-- Information given follows --

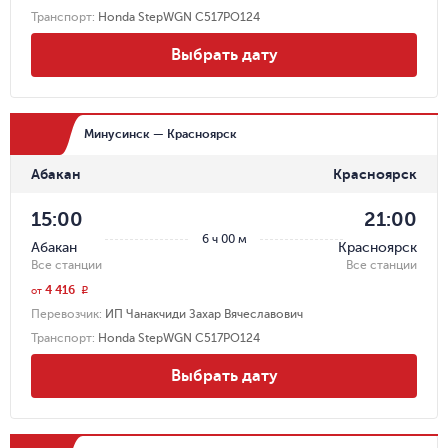
Транспорт
:
Honda StepWGN С517РО124
Выбрать дату
Минусинск — Красноярск
Абакан
Красноярск
15:00
21:00
6 ч 00 м
Абакан
Красноярск
Все станции
Все станции
4 416
r
от
Перевозчик
:
ИП Чанакчиди Захар Вячеславович
Транспорт
:
Honda StepWGN С517РО124
Выбрать дату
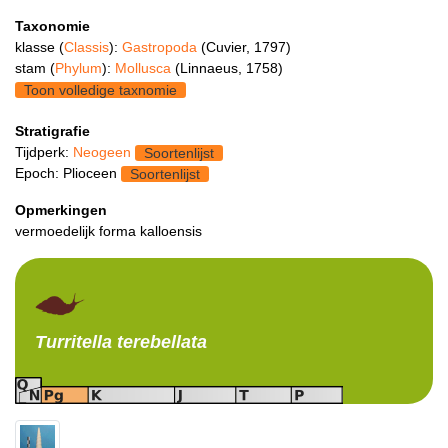
Taxonomie
klasse (
Classis
):
Gastropoda
(Cuvier, 1797)
stam (
Phylum
):
Mollusca
(Linnaeus, 1758)
Toon volledige taxnomie
Stratigrafie
Tijdperk:
Neogeen
Soortenlijst
Epoch: Plioceen
Soortenlijst
Opmerkingen
vermoedelijk forma kalloensis
Turritella
terebellata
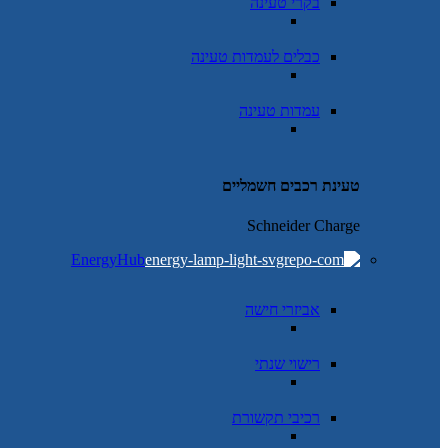
בקרי טעינה
כבלים לעמדות טעינה
עמדות טעינה
טעינת רכבים חשמליים
Schneider Charge
EnergyHub
אביזרי חישה
רישוי שנתי
רכיבי תקשורת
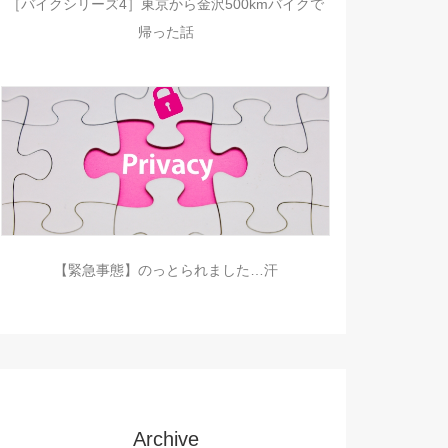
［バイクシリーズ4］東京から金沢500kmバイクで
帰った話
【緊急事態】のっとられました…汗
Archive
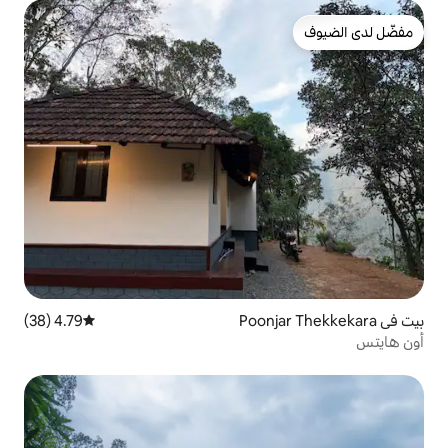
4.79 (38)
متوسط التقييم 4.79 من 5، 38 مراجعات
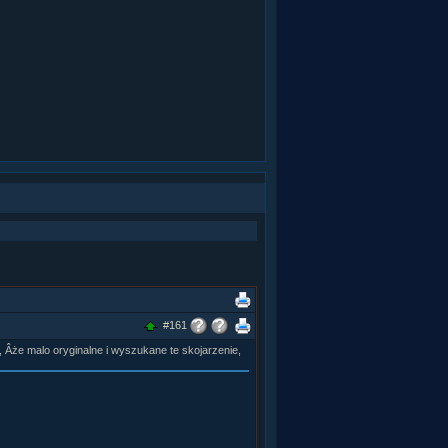
#161
 Âże malo oryginalne i wyszukane te skojarzenie,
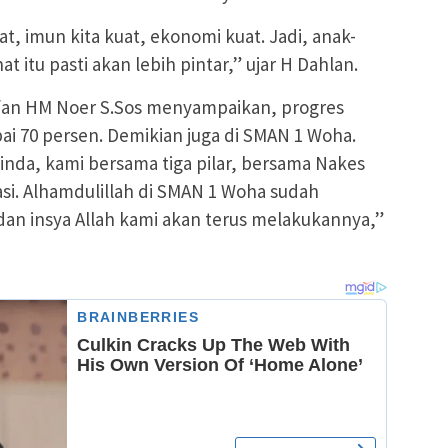
uat, imun kita kuat, ekonomi kuat. Jadi, anak-
at itu pasti akan lebih pintar,” ujar H Dahlan.
rfan HM Noer S.Sos menyampaikan, progres
ai 70 persen. Demikian juga di SMAN 1 Woha.
inda, kami bersama tiga pilar, bersama Nakes
i. Alhamdulillah di SMAN 1 Woha sudah
dan insya Allah kami akan terus melakukannya,”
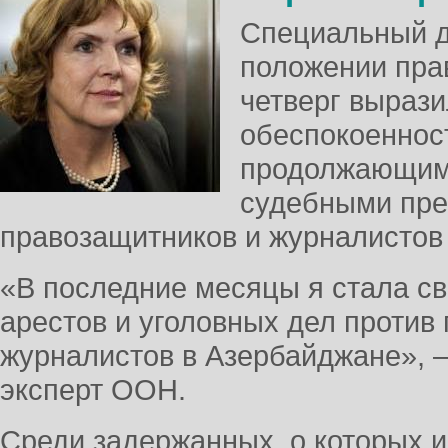
Специальный д
положении пра
четверг выраз
обеспокоенност
продолжающим
судебными пр
правозащитников и журналистов
«В последние месяцы я стала с
арестов и уголовных дел против
журналистов в Азербайджане», 
эксперт ООН.
Среди задержанных, о которых и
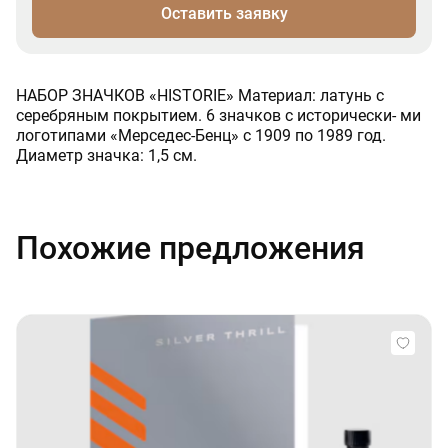
Оставить заявку
НАБОР ЗНАЧКОВ «HISTORIE» Материал: латунь с
серебряным покрытием. 6 значков с исторически- ми
логотипами «Мерседес-Бенц» с 1909 по 1989 год.
Диаметр значка: 1,5 см.
Похожие предложения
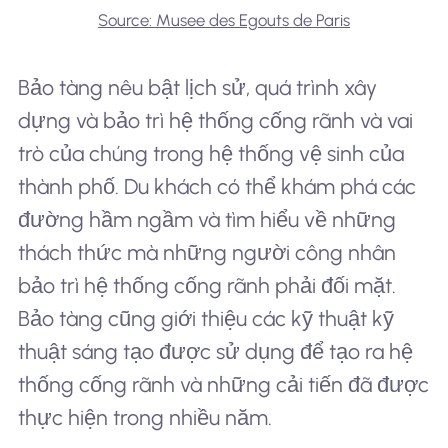
Source: Musee des Egouts de Paris
Bảo tàng nêu bật lịch sử, quá trình xây
dựng và bảo trì hệ thống cống rãnh và vai
trò của chúng trong hệ thống vệ sinh của
thành phố. Du khách có thể khám phá các
đường hầm ngầm và tìm hiểu về những
thách thức mà những người công nhân
bảo trì hệ thống cống rãnh phải đối mặt.
Bảo tàng cũng giới thiệu các kỹ thuật kỹ
thuật sáng tạo được sử dụng để tạo ra hệ
thống cống rãnh và những cải tiến đã được
thực hiện trong nhiều năm.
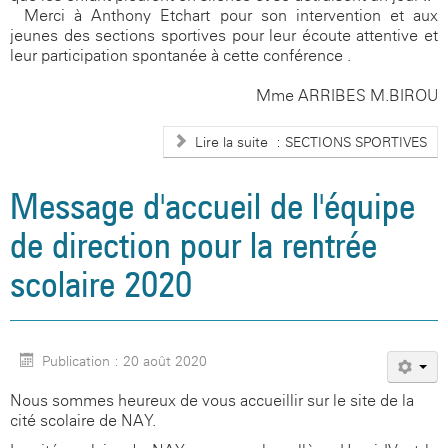
Merci à Anthony Etchart pour son intervention et aux
jeunes des sections sportives pour leur écoute attentive et
leur participation spontanée à cette conférence .
Mme ARRIBES M.BIROU
Lire la suite : SECTIONS SPORTIVES
Message d'accueil de l'équipe
de direction pour la rentrée
scolaire 2020
Publication : 20 août 2020
Nous sommes heureux de vous accueillir sur le site de la
cité scolaire de NAY.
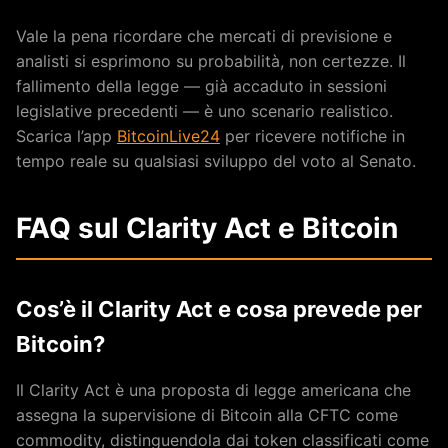
Vale la pena ricordare che mercati di previsione e
analisti si esprimono su probabilità, non certezze. Il
fallimento della legge — già accaduto in sessioni
legislative precedenti — è uno scenario realistico.
Scarica l’app
BitcoinLive24
per ricevere notifiche in
tempo reale su qualsiasi sviluppo del voto al Senato.
FAQ sul Clarity Act e Bitcoin
Cos’è il Clarity Act e cosa prevede per
Bitcoin?
Il Clarity Act è una proposta di legge americana che
assegna la supervisione di Bitcoin alla CFTC come
commodity, distinguendola dai token classificati come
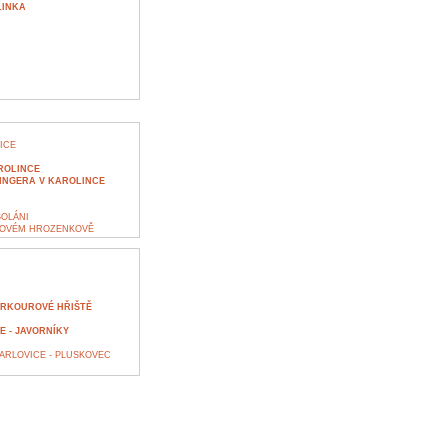
LINKA
ICE
ROLINCE
TINGERA V KAROLINCE
SOLÁNI
NOVÉM HROZENKOVĚ
ARKOUROVÉ HŘIŠTĚ
E - JAVORNÍKY
ARLOVICE - PLUSKOVEC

-- Information given concluded --

Exercise instructions: Tally up the lines in the data that hold the word "kami". Only the total should be given.

Exercise answer: 2